*** Begin section ***

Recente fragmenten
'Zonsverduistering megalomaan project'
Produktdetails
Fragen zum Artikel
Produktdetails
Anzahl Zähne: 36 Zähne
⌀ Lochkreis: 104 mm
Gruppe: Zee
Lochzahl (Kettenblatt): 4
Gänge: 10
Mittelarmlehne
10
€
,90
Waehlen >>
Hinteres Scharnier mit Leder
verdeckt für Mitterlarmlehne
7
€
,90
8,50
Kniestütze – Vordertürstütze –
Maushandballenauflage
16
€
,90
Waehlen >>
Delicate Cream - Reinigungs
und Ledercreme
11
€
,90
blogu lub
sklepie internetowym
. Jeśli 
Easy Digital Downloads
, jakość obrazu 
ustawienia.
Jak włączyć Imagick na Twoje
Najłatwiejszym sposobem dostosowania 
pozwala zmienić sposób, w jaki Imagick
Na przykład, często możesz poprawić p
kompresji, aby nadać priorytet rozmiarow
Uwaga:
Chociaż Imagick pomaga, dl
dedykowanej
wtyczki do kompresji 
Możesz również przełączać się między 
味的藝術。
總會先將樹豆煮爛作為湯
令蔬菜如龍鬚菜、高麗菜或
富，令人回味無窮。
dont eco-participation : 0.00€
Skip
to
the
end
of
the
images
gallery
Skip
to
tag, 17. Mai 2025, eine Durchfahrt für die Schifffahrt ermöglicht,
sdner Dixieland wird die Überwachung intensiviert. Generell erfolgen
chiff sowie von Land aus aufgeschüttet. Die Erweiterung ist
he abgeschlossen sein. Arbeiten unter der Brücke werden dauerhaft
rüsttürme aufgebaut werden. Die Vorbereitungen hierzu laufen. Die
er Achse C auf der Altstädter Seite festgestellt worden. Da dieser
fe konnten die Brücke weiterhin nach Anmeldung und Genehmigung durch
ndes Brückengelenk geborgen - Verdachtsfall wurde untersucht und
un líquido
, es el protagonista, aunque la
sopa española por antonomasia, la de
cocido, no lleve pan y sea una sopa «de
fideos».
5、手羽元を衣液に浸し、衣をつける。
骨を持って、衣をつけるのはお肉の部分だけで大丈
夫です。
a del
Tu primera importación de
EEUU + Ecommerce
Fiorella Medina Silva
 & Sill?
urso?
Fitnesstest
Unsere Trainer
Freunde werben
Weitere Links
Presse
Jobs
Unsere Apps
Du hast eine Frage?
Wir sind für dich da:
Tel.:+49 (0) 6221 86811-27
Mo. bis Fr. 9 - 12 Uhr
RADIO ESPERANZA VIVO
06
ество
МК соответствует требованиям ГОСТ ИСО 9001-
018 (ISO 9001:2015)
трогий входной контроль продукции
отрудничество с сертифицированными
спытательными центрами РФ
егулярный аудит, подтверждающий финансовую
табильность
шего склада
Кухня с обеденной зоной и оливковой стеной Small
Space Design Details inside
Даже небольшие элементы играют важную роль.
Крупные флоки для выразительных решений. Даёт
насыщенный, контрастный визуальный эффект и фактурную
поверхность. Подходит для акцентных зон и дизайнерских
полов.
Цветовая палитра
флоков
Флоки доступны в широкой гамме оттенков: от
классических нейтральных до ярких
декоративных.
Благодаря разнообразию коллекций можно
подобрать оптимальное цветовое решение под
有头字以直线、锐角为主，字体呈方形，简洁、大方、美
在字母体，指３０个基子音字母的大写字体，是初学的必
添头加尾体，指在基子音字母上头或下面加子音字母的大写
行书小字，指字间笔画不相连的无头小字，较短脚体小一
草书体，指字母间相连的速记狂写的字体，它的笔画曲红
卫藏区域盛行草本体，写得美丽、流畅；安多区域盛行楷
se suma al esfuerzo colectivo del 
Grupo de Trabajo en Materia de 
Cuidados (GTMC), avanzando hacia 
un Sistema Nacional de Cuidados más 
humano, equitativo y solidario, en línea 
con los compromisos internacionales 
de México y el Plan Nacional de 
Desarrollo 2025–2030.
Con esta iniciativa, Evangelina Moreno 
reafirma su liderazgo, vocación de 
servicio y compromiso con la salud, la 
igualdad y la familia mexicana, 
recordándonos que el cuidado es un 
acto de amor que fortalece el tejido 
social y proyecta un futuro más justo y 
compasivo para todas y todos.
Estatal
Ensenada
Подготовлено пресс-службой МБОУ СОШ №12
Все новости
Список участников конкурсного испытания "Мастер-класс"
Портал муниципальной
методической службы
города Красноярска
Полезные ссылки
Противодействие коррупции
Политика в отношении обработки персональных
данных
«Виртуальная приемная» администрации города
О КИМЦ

*** End section ***

Problem to work on:
Set down the records above once more, exactly as they stand.

Solved problem:
Recente fragmenten
'Zonsverduistering megalomaan project'
Produktdetails
Fragen zum Artikel
Produktdetails
Anzahl Zähne: 36 Zähne
⌀ Lochkreis: 104 mm
Gruppe: Zee
Lochzahl (Kettenblatt): 4
Gänge: 10
Mittelarmlehne
10
€
,90
Waehlen >>
Hinteres Scharnier mit Leder
verdeckt für Mitterlarmlehne
7
€
,90
8,50
Kniestütze – Vordertürstütze –
Maushandballenauflage
16
€
,90
Waehlen >>
Delicate Cream - Reinigungs
und Ledercreme
11
€
,90
blogu lub
sklepie internetowym
. Jeśli 
Easy Digital Downloads
, jakość obrazu 
ustawienia.
Jak włączyć Imagick na Twoje
Najłatwiejszym sposobem dostosowania 
pozwala zmienić sposób, w jaki Imagick
Na przykład, często możesz poprawić p
kompresji, aby nadać priorytet rozmiarow
Uwaga:
Chociaż Imagick pomaga, dl
dedykowanej
wtyczki do kompresji 
Możesz również przełączać się między 
味的藝術。
總會先將樹豆煮爛作為湯
令蔬菜如龍鬚菜、高麗菜或
富，令人回味無窮。
dont eco-participation : 0.00€
Skip
to
the
end
of
the
images
gallery
Skip
to
tag, 17. Mai 2025, eine Durchfahrt für die Schifffahrt ermöglicht,
sdner Dixieland wird die Überwachung intensiviert. Generell erfolgen
chiff sowie von Land aus aufgeschüttet. Die Erweiterung ist
he abgeschlossen sein. Arbeiten unter der Brücke werden dauerhaft
rüsttürme aufgebaut werden. Die Vorbereitungen hierzu laufen. Die
er Achse C auf der Altstädter Seite festgestellt worden. Da dieser
fe konnten die Brücke weiterhin nach Anmeldung und Genehmigung durch
ndes Brückengelenk geborgen - Verdachtsfall wurde untersucht und
un líquido
, es el protagonista, aunque la
sopa española por antonomasia, la de
cocido, no lleve pan y sea una sopa «de
fideos».
5、手羽元を衣液に浸し、衣をつける。
骨を持って、衣をつけるのはお肉の部分だけで大丈
夫です。
a del
Tu primera importación de
EEUU + Ecommerce
Fiorella Medina Silva
 & Sill?
urso?
Fitnesstest
Unsere Trainer
Freunde werben
Weitere Links
Presse
Jobs
Unsere Apps
Du hast eine Frage?
Wir sind für dich da:
Tel.:+49 (0) 6221 86811-27
Mo. bis Fr. 9 - 12 Uhr
RADIO ESPERANZA VIVO
06
ество
МК соответствует требованиям ГОСТ ИСО 9001-
018 (ISO 9001:2015)
трогий входной контроль продукции
отрудничество с сертифицированными
спытательными центрами РФ
егулярный аудит, подтверждающий финансовую
табильность
шего склада
Кухня с обеденной зоной и оливковой стеной Small
Space Design Details inside
Даже небольшие элементы играют важную роль.
Крупные флоки для выразительных решений. Даёт
насыщенный, контрастный визуальный эффект и фактурную
поверхность. Подходит для акцентных зон и дизайнерских
полов.
Цветовая палитра
флоков
Флоки доступны в широкой гамме оттенков: от
классических нейтральных до ярких
декоративных.
Благодаря разнообразию коллекций можно
подобрать оптимальное цветовое решение под
有头字以直线、锐角为主，字体呈方形，简洁、大方、美
在字母体，指３０个基子音字母的大写字体，是初学的必
添头加尾体，指在基子音字母上头或下面加子音字母的大写
行书小字，指字间笔画不相连的无头小字，较短脚体小一
草书体，指字母间相连的速记狂写的字体，它的笔画曲红
卫藏区域盛行草本体，写得美丽、流畅；安多区域盛行楷
se suma al esfuerzo colectivo del 
Grupo de Trabajo en Materia de 
Cuidados (GTMC), avanzando hacia 
un Sistema Nacional de Cuidados más 
humano, equitativo y solidario, en línea 
con los compromisos internacionales 
de México y el Plan Nacional de 
Desarrollo 2025–2030.
Con esta iniciativa, Evangelina Moreno 
reafirma su liderazgo, vocación de 
servicio y compromiso con la salud, la 
igualdad y la familia mexicana, 
recordándonos que el cuidado es un 
acto de amor que fortalece el tejido 
social y proyecta un futuro más justo y 
compasivo para todas y todos.
Estatal
Ensenada
Подготовлено пресс-службой МБОУ СОШ №12
Все новости
Список участников конкурсного испытания "Мастер-класс"
Портал муниципальной
методической службы
города Красноярска
Полезные ссылки
Противодействие коррупции
Политика в отношении обработки персональных
данных
«Виртуальная приемная» администрации города
О КИМЦ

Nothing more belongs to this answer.